Just in front of me, on the Buddleia, there were suddenly lots of butterflies appearing. Mainly Small Torts, the most I've ever seen but the star was a lone Painted Lady which also appeared, the first one I've seen this year. Mother-of-Pearl moths were around as was a lone 18-spot Ladybird which look as if they are having a poor year.

Small Tortoiseshell
Painted Lady
Then a HMWT van slowly drove by with the words 'Safety first at all times' on the side of the door. It amused me to see the driver on his mobile phone.

I eventually moved off down the track, heading towards the Dragonfly Trail. Just as I started I spotted a Migrant Hawker perched up, begging to be photographed. Then I found myself on LTT highway, as they flew past, one by one, all calling to each other.

Migrant Hawker
At the twin lakes I spotted a couple of Common Blue damselflies, oddly absent from Rye Meads which is only just down the road. And I was just bemoaning the fact that there weren't any more Red-eyed damsels when I spotted one sat on one of the lilly-pads. There being nothing else around, other than Coots on the ponds, I moved off to the bridge.

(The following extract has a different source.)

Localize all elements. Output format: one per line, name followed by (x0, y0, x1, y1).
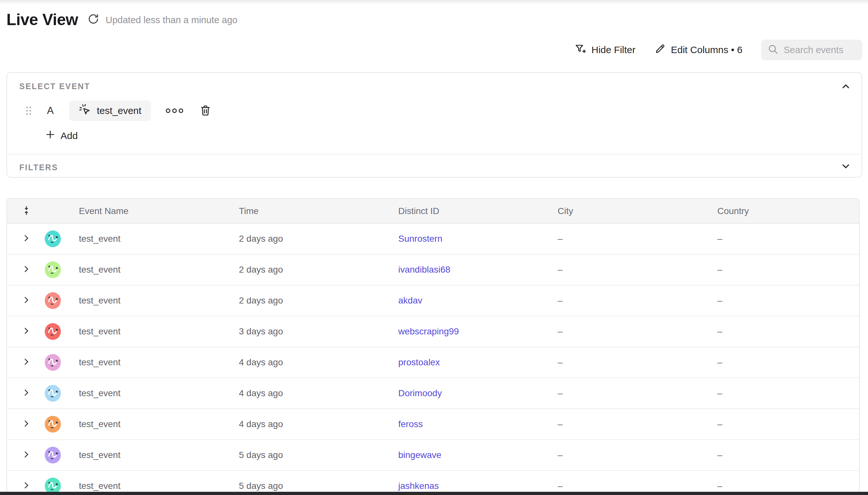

A Buzzard circled around and above me. I must have looked like his next meal. What time's lunch? At the bridge I searched in vain for any Banded Demoiselles. There were a few butterflies on the nearby buddleia and I could hear Blackcap and Grey Heron.

Lords and Ladies!
Just after I entered the Dragonfly Trail I immediately spotted a Kestrel sat on one of the nearby telegraph poles. I tried to get close for a photo but it was having none of it and flew off.

Another Migrant Hawker
At the start of the walkway I spotted a male Ruddy Darter, a male Common Darter and a pair of mating Common Darters. Soon, they were all joined by numerous Migrant Hawkers, one of which perched up only a few feet from me. Whilst photographing these guys I spotted what later turned out to be a Ruby-tailed Wasp and a Short-winged Conehead. Although I'm not certain about the ID of the Conehead. I also witnessed a male Common Damselfly get captured by a spider.

Short-winged Conehead?
An unfortunate end for a Common Blue.
Looking out over the lake the GCG nest seen on earlier visits had yielded up at least one chick, with one of the parents in attendance. Other birds on the lake were the usual Coots and a few Tufties and Pochard. At the last pond I found another couple of male Ruddy Darters and a female Common Darter, all of which kindly posed for me.

Ruddy Darter
Female Common Darter
Just before I crossed the bridge towards the river I sat down on a bench to take a quick drink. I headed off, leaving behind my bag. Finding nothing of note around the river area I arrived back at the bench to find the bag still there. My stomach was grateful for my luck.

Hornet
It was very hot around now and said stomach was complaining so I headed back and sat in the James Hide. Not too much around here but there was a Chiffchaff and a Sedge Warbler about. A GSW was tempted in to the feeder but saw me and thought better of it. The Hornet's nest was still present when I was heading towards the White Hide. Looks like they have decided to stay for a while. The only thing to report from the White Hide was the sight of one of 3 Grey Herons catch and eat a large fish. I also watched the cattle coppice the reeds.

Lunch
Coppice work in action
Not much else to report after that, I headed back to the viewpoint, met up with Jenny Sherwen, the new Reserve Officer and had a quick chat with some of the guys still around, before heading home.